> **Task description**
Could you output the listing that follows exactly, without its images?
+-------+
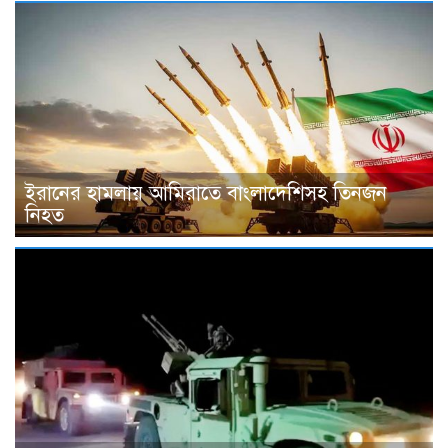
ইরানের হামলায় আমিরাতে বাংলাদেশিসহ তিনজন
নিহত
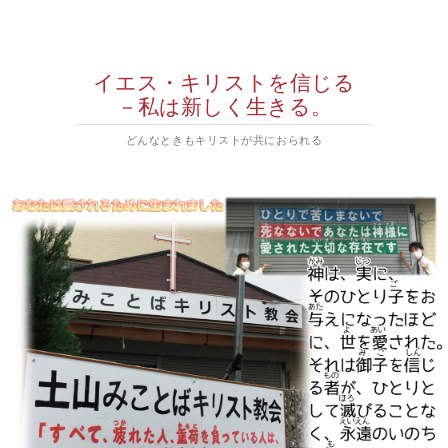
イエス・キリストを信じる
－私は新しく生きる。
どんなときもキリストが共におられる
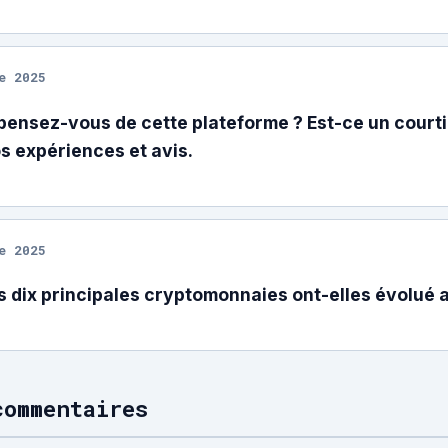
e 2025
pensez-vous de cette plateforme ? Est-ce un courti
s expériences et avis.
e 2025
 dix principales cryptomonnaies ont-elles évolué au
commentaires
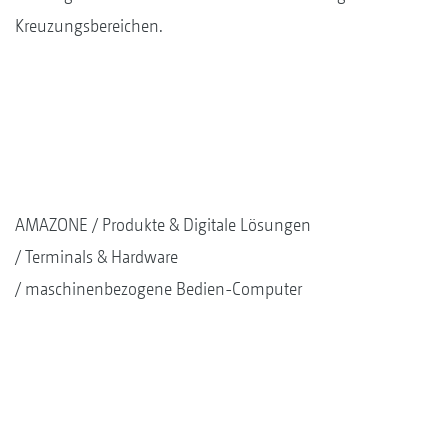
Kreuzungsbereichen.
AMAZONE
Produkte & Digitale Lösungen
Terminals & Hardware
maschinenbezogene Bedien-Computer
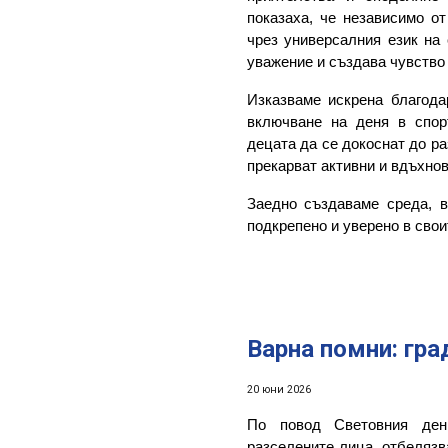
показаха, че независимо от
чрез универсалния език на 
уважение и създава чувство
Изказваме искрена благод
включване на деня в спор
децата да се докоснат до ра
прекарват активни и вдъхно
Заедно създаваме среда, в
подкрепено и уверено в сво
Варна помни: гра
20
юни
2026
По повод Световния ден
разселените лица, отбелязв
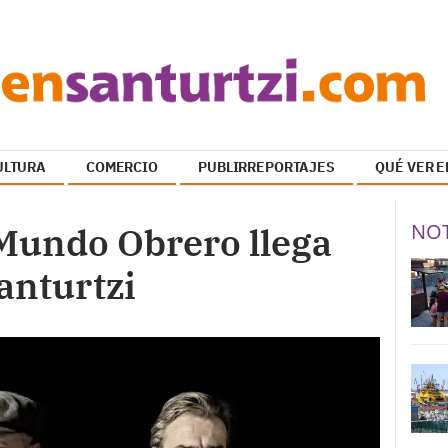
ULTURA
COMERCIO
PUBLIRREPORTAJES
QUÉ VER E
NOT
 Mundo Obrero llega
anturtzi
+-------+
> **Exercise solution**
ইরানের হামলায় আমিরাতে বাংলাদেশিসহ তিনজন
নিহত
イエス・キリストを信じる
－私は新しく生きる。
どんなときもキリストが共におられる
e 2025
pensez-vous de cette plateforme ? Est-ce un courti
s expériences et avis.
e 2025
 dix principales cryptomonnaies ont-elles évolué au
commentaires
Kreuzungsbereichen.
AMAZONE
Produkte & Digitale Lösungen
Terminals & Hardware
maschinenbezogene Bedien-Computer
показаха, че независимо от
чрез универсалния език на 
уважение и създава чувство
Изказваме искрена благод
включване на деня в спор
децата да се докоснат до ра
прекарват активни и вдъхно
Заедно създаваме среда, в
подкрепено и уверено в сво
Варна помни: гра
20
юни
2026
По повод Световния ден
разселените лица, отбелязв
ULTURA
COMERCIO
PUBLIRREPORTAJES
QUÉ VER E
NOT
 Mundo Obrero llega
anturtzi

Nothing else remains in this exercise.